Bagikan:

JAKARTA - Pusat Pelaporan dan Analisis Transaksi Keuangan (PPATK) menyebutkan, ada 176 temuan diduga menyelewengkan dana serupa Aksi Cepat Tanggap (ACT).

Temuan tersebut sudah dilaporkan ke Menteri Sosial (Mensos) Tri Rismaharini dalam bentuk dokumen. PPATK juga menyerahkan dokumen terkait kepada Badan Reserse Kriminal (Bareskrim).

Menanggapi hal itu, Anggota Komisi VIII DPR dari Fraksi PKB MF Nurhuda Yusro, menyebut kasus ACT seperti fenomena gunung es.
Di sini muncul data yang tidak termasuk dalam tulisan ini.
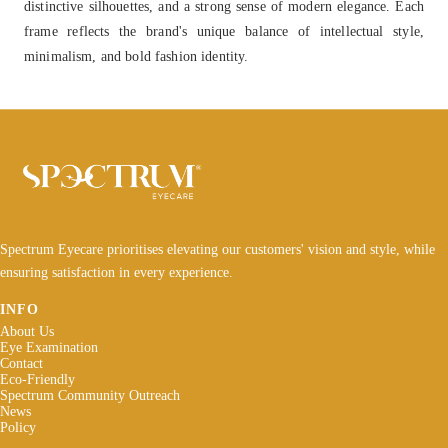
distinctive silhouettes, and a strong sense of modern elegance. Each
frame reflects the brand's unique balance of intellectual style,
minimalism, and bold fashion identity.
Spectrum Eyecare prioritises elevating our customers' vision and style, while
ensuring satisfaction in every experience.
INFO
About Us
Eye Examination
Contact
Eco-Friendly
Spectrum Community Outreach
News
Policy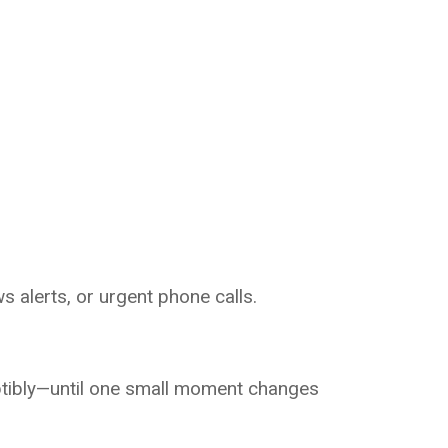
s alerts, or urgent phone calls.
ptibly—until one small moment changes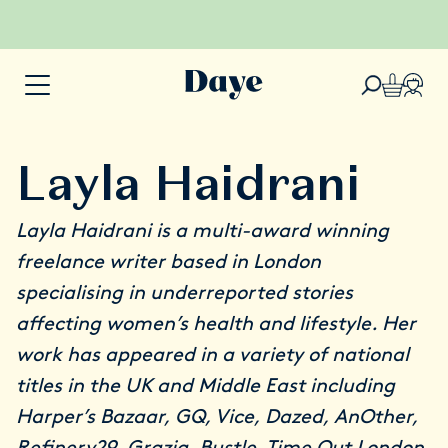
Layla Haidrani
Layla
Haidrani is a multi-award winning
freelance writer based in London
specialising in underreported stories
affecting women’s health and lifestyle. Her
work has appeared in a variety of national
titles in the UK and Middle East including
Harper’s Bazaar, GQ, Vice, Dazed, AnOther,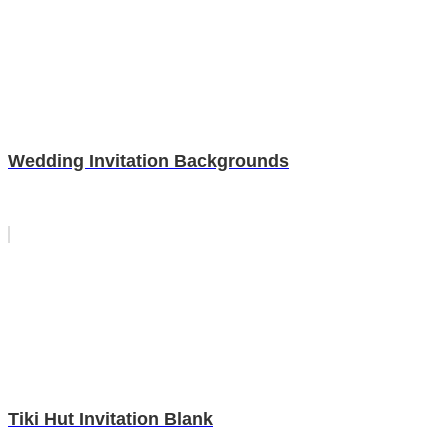
Wedding Invitation Backgrounds
Tiki Hut Invitation Blank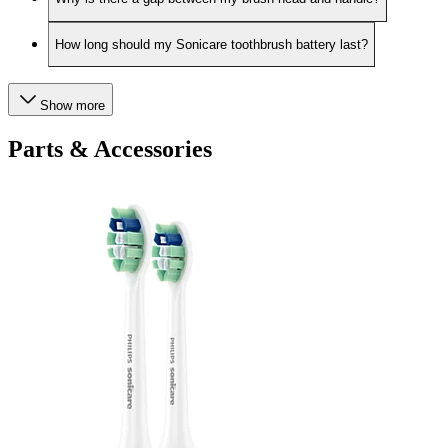
How long should my Sonicare toothbrush battery last?
Show more
Parts & Accessories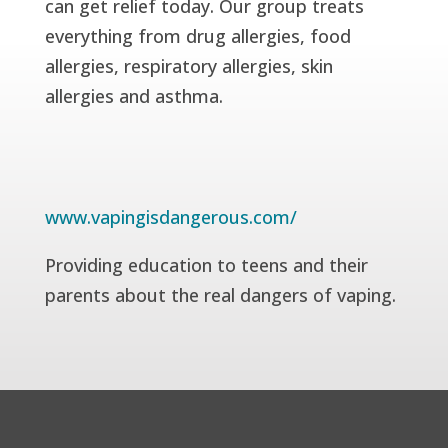
can get relief today. Our group treats
everything from drug allergies, food
allergies, respiratory allergies, skin
allergies and asthma.
www.vapingisdangerous.com/
Providing education to teens and their
parents about the real dangers of vaping.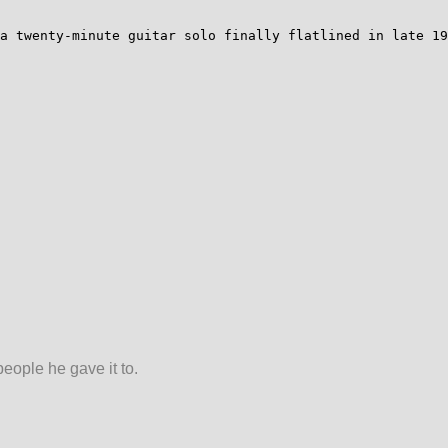
a twenty-minute guitar solo finally flatlined in late 19
people he gave it to.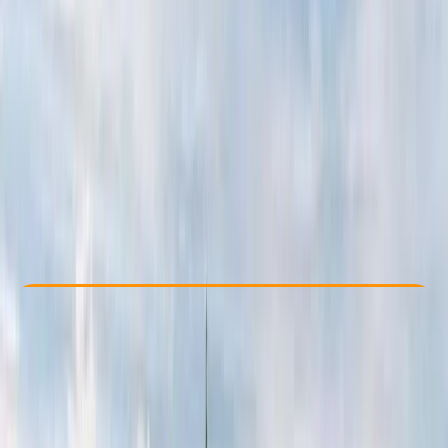
Other activities nearby
From € 1600
Check Availability
›
Buy A Voucher
View map
Other activities nearby
Open full map
Beginner
Family-Friendly
, 
Guides & Tours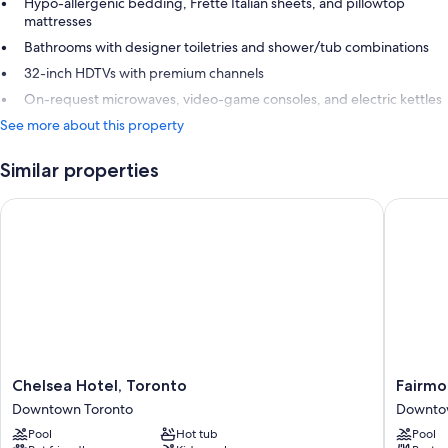
Hypo-allergenic bedding, Frette Italian sheets, and pillowtop
mattresses
Bathrooms with designer toiletries and shower/tub combinations
32-inch HDTVs with premium channels
On-request microwaves, video-game consoles, and electric kettles
See more about this property
Similar properties
Chelsea Hotel, Toronto
Fairmont
Chelsea
Fairmon
Chelsea Hotel, Toronto
Fairmo
Hotel,
Royal
Downtown Toronto
Downto
Toronto
York
Pool
Hot tub
Pool
Downtown
Downto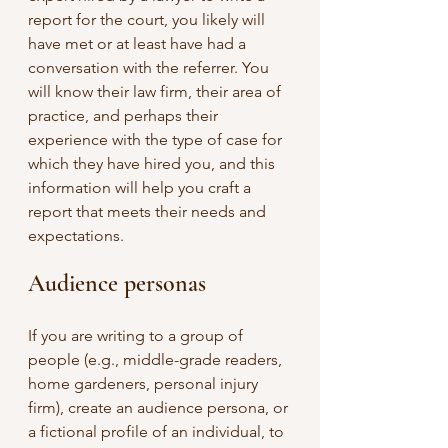
report for the court, you likely will 
have met or at least have had a 
conversation with the referrer. You 
will know their law firm, their area of 
practice, and perhaps their 
experience with the type of case for 
which they have hired you, and this 
information will help you craft a 
report that meets their needs and 
expectations.
Audience personas
If you are writing to a group of 
people (e.g., middle-grade readers, 
home gardeners, personal injury 
firm), create an audience persona, or 
a fictional profile of an individual, to 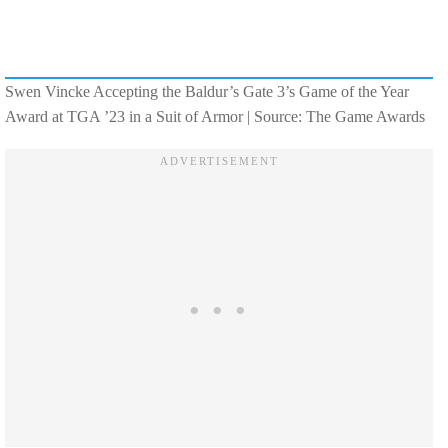
Swen Vincke Accepting the Baldur’s Gate 3’s Game of the Year
Award at TGA ’23 in a Suit of Armor | Source: The Game Awards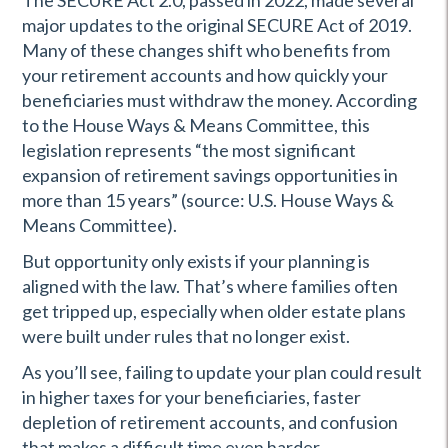
The SECURE Act 2.0, passed in 2022, made several
major updates to the original SECURE Act of 2019.
Many of these changes shift who benefits from
your retirement accounts and how quickly your
beneficiaries must withdraw the money. According
to the House Ways & Means Committee, this
legislation represents “the most significant
expansion of retirement savings opportunities in
more than 15 years” (source: U.S. House Ways &
Means Committee).
But opportunity only exists if your planning is
aligned with the law. That’s where families often
get tripped up, especially when older estate plans
were built under rules that no longer exist.
As you’ll see, failing to update your plan could result
in higher taxes for your beneficiaries, faster
depletion of retirement accounts, and confusion
that makes a difficult time even harder.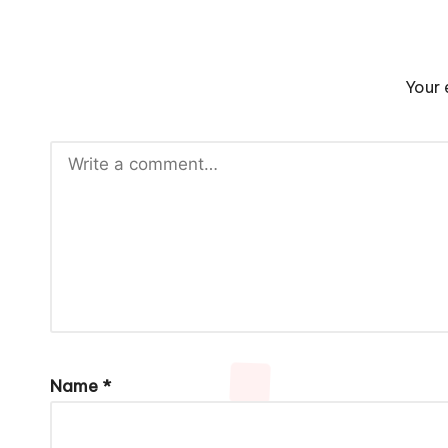
Your 
Name
*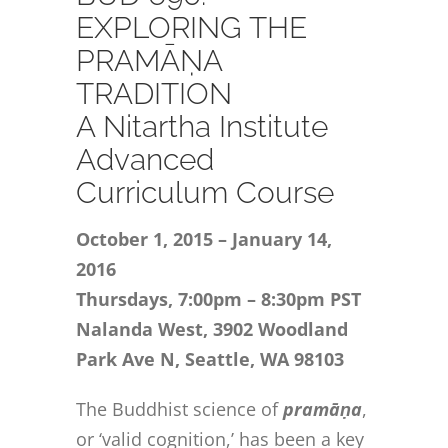
CONTACT
EXPLORING THE
PRAMĀṆA
ONLINE MOODLE CAMPUS
TRADITION
A Nitartha Institute
Advanced
Curriculum Course
October 1, 2015 – January 14,
2016
Thursdays, 7:00pm – 8:30pm PST
Nalanda West, 3902 Woodland
Park Ave N, Seattle, WA 98103
The Buddhist science of
pramāṇa
,
or ‘valid cognition,’ has been a key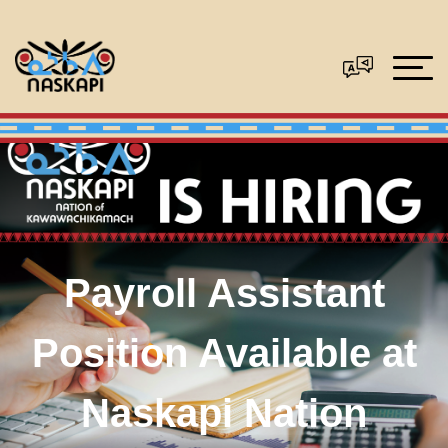
Payroll Assistant
Position Available at
Naskapi Nation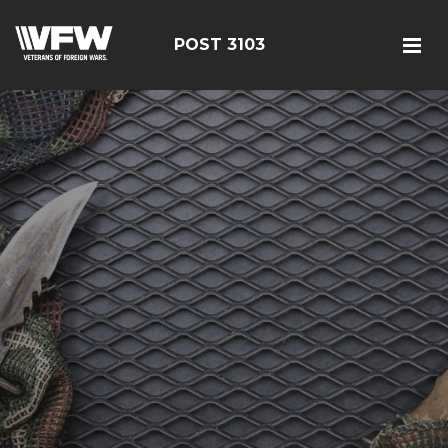
POST 3103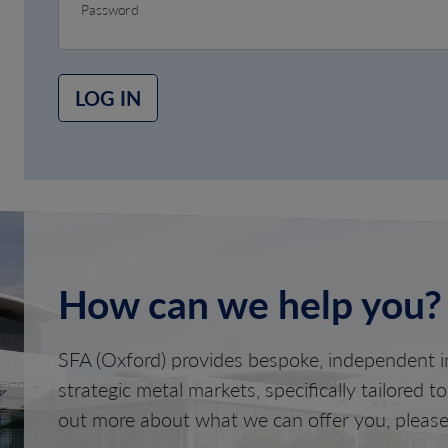
Password
LOG IN
How can we help you?
SFA (Oxford) provides bespoke, independent in
strategic metal markets, specifically tailored t
out more about what we can offer you, please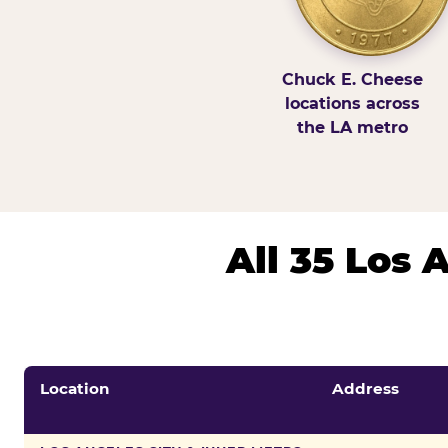
Chuck E. Cheese
locations across
the LA metro
All 35 Los
Location
Address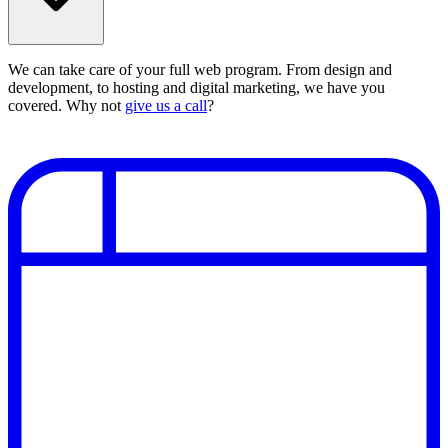
We can take care of your full web program. From design and
development, to hosting and digital marketing, we have you
covered. Why not
give us a call
?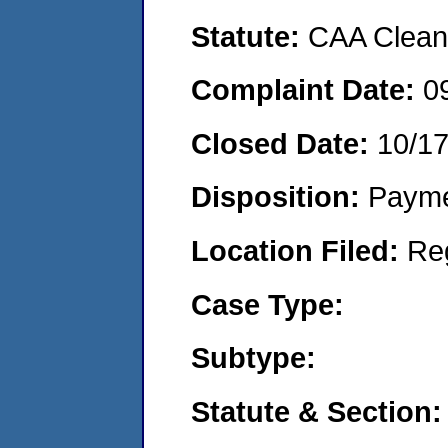
Statute:
CAA Clean 
Complaint Date:
0
Closed Date:
10/1
Disposition:
Payme
Location Filed:
Re
Case Type:
Subtype:
Statute & Section: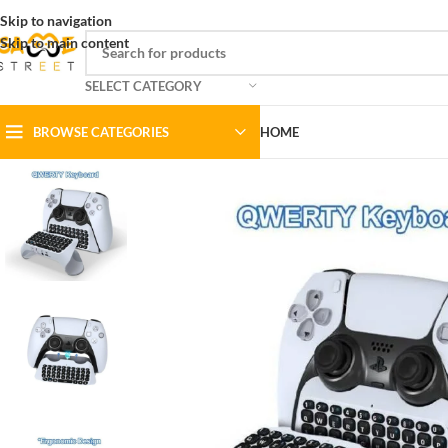
Skip to navigation
Skip to main content
SELECT CATEGORY
BROWSE CATEGORIES
HOME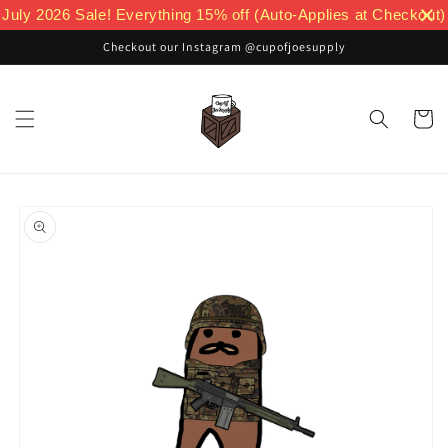
Skip to
July 2026 Sale! Everything 15% off (Auto-Applies at Checkout)
content
Checkout our Instagram @cupofjoesupply
Cart
Skip to
product
information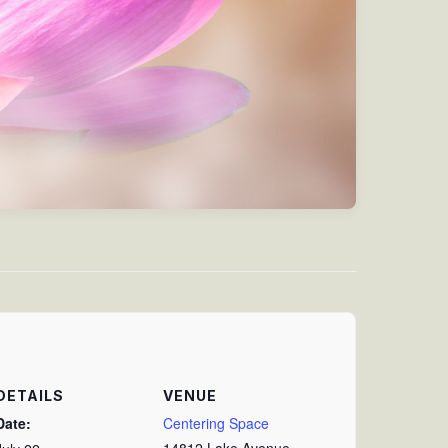
DETAILS
VENUE
Date:
Centering Space
14812 Lake Avenue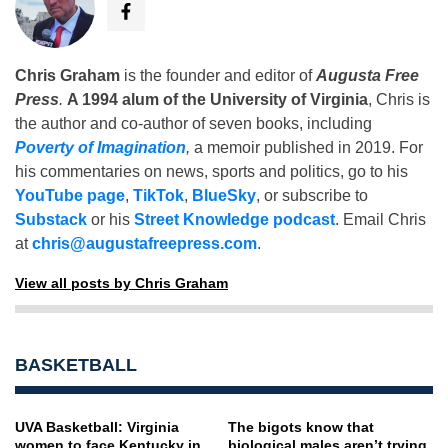
Chris Graham
is the founder and editor of
Augusta Free
Press
.
A 1994 alum of the University of Virginia
, Chris is
the author and co-author of seven books, including
Poverty of Imagination
,
a memoir published in 2019. For
his commentaries on news, sports and politics, go to his
YouTube page
,
TikTok
,
BlueSky
, or subscribe to
Substack
or his
Street Knowledge podcast
. Email Chris
at
chris@augustafreepress.com
.
View all posts by Chris Graham
BASKETBALL
UVA Basketball: Virginia
The bigots know that
women to face Kentucky in
biological males aren’t trying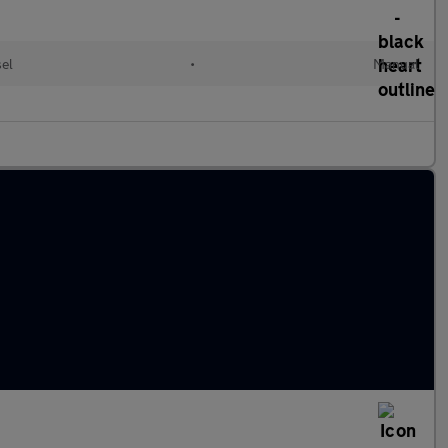
el
•
Manual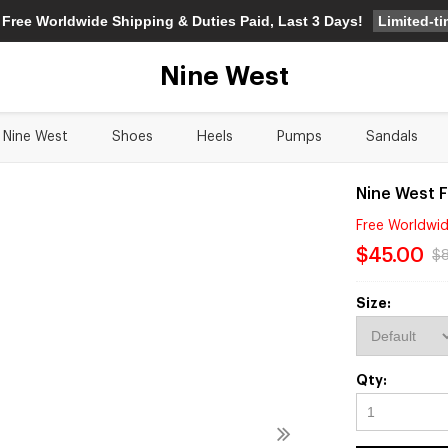
Limited-t
 Free Worldwide Shipping & Duties Paid, Last 3 Days!
Nine West
Nine West
Shoes
Heels
Pumps
Sandals
Nine West 
Free Worldwid
$45.00
$
Size:
Qty: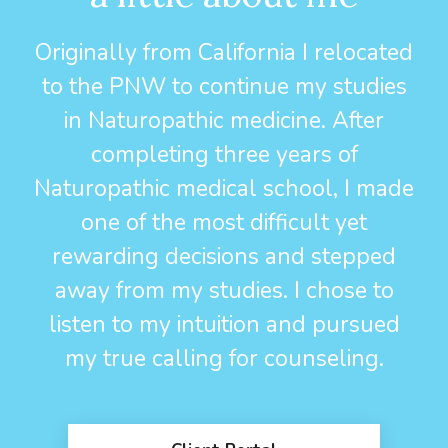
Originally from California I relocated
to the PNW to continue my studies
in Naturopathic medicine. After
completing three years of
Naturopathic medical school, I made
one of the most difficult yet
rewarding decisions and stepped
away from my studies. I chose to
listen to my intuition and pursued
my true calling for counseling.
"Sejak awal, PKB katakan, kasus ACT seperti gunung es. Di mana kelihatan besar, namun sebetulnya ada begitu banyak yang tak terungkap," kata Nurhuda, Jumat, 5 Agustus.

Menurutnya, langkah Kementerian Sosial (Kemensos) untuk menggandeng PPATK untuk mengawasi lembaga filantropi sudah tepat. Kata dia, seharusnya Kemensos bukan sekadar memberi izin, tapi harus punya kewenangan melakukan pengecekan.

"Harus ada kerja sama dengan pihak lainnya. Kemitraan dengan PPATK menjadi bagian penting untuk dilakukan karena harus dicek, apakah Kemensos menjadi lembaga yang cukup pemberi izin tanpa punya kewenangan menyelidiki detail? Kalau mereka nggak punya kewenangan kan menjadi lambat," katanya.

Sementara, Anggota Komisi VIII DPR Fraksi PDIP Diah Pitaloka mengatakan masalah serupa ACT sudah terjadi sebalik Risma menjabat, bahkan sudah sejak 10 tahun lalu.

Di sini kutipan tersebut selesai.